- [Work instructions]:
Could you repeat all of the entries exactly, leaving out any pictures?

- [Source information]:
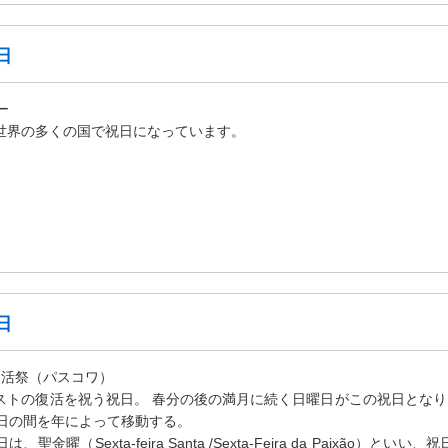
日
ー
界の多くの国で祝日になっています。
日
復活祭（パスコワ）
トの復活を祝う祝日。 春分の後の満月に続く日曜日がこの祝日となり
25日の間を年によって移動する。
曜（Sexta-feira Santa /Sexta-Feira da Paixão）といい、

- [Answer area]:
日
ー
界の多くの国で祝日になっています。
日
復活祭（パスコワ）
トの復活を祝う祝日。 春分の後の満月に続く日曜日がこの祝日となり
25日の間を年によって移動する。
曜（Sexta-feira Santa /Sexta-Feira da Paixão）といい、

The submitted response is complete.